Der Regen wurde von Zeit zu Zeit immer undurchdringlicher oder verschwand so plötzlich, wie er gekommen war, um wieder nach einer kurzen Pause neu anzusetzen und die Trübe der Stadt beizubehalten.
Man sah die Leere der Stadt beim Vorbeigehen an Supermärkten. Keine Menschenschlangen an der Kreuzung, die sehnsüchtig das grüne Aufflackern der Ampel erwarteten, um ihren erwünschten Ort zu erreichen. Wie die Jahre zuvor wurden Weihnachtsartikel einen Monat vor Beginn angepriesen, ob Gebäck, Geschenkpapier oder allerlei Schmuck für den Weihnachtsbaum, der seit einem halben Jahr billig verkauft wurde.
War es das alles Wert, nur um einige Tage weder zur Arbeit noch zur Schule gehen zu müssen? Wurde Weihnachten Ende Dezember gefeiert, oder fand die eigentliche Feier auf den Straßen beim Einkaufen der Geschenkartikel statt?

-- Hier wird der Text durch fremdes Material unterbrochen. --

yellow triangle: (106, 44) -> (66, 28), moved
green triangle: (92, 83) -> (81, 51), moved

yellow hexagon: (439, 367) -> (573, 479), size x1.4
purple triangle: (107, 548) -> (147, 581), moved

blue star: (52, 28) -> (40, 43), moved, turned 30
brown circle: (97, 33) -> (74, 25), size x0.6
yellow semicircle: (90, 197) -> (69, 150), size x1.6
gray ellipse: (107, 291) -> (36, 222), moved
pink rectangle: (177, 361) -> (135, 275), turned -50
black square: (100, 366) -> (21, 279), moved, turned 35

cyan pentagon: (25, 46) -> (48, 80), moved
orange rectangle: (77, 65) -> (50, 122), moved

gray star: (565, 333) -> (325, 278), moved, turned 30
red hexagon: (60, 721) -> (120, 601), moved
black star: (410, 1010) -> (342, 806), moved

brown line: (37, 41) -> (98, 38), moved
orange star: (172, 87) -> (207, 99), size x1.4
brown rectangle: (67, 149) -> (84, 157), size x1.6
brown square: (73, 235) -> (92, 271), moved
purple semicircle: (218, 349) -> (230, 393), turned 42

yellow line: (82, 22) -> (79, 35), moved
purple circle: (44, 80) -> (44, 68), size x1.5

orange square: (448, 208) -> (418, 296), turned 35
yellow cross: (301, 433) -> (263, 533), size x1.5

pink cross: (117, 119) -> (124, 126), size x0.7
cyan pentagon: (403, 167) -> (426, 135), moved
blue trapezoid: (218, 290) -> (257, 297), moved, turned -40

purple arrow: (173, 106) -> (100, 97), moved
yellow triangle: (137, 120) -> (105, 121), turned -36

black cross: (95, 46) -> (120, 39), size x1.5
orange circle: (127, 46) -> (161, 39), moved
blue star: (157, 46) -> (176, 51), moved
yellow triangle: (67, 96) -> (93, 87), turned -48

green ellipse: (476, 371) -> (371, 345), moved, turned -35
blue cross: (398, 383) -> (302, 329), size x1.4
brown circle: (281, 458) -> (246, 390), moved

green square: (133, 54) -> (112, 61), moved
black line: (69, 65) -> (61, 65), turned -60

Vorbei an Männern, die sich in ein rotes Kostüm gezwängt hatten und um spenden bettelten, vorbei an Ständen mit Glühwein und Kaffe bis hin zu einem Elektrofachgeschäft, dessen Angebote an Fernsehern im Schaufenster präsentiert wurden. Das gleiche Programm auf zehn gleichen Fernsehern, die die Vorbeigehenden durch das Schaufenster lockten.
Der Wetterbericht.
Und wieder hieß es, man erwarte sonnige Tage und windstille Nächte. Und wie immer wurde man enttäuscht.
Ein leichtes Seufzen entfuhr dem neugierigen jungen Mann, der vor dem Schaufenster stand und die Leute an sich vorbei ziehen ließ.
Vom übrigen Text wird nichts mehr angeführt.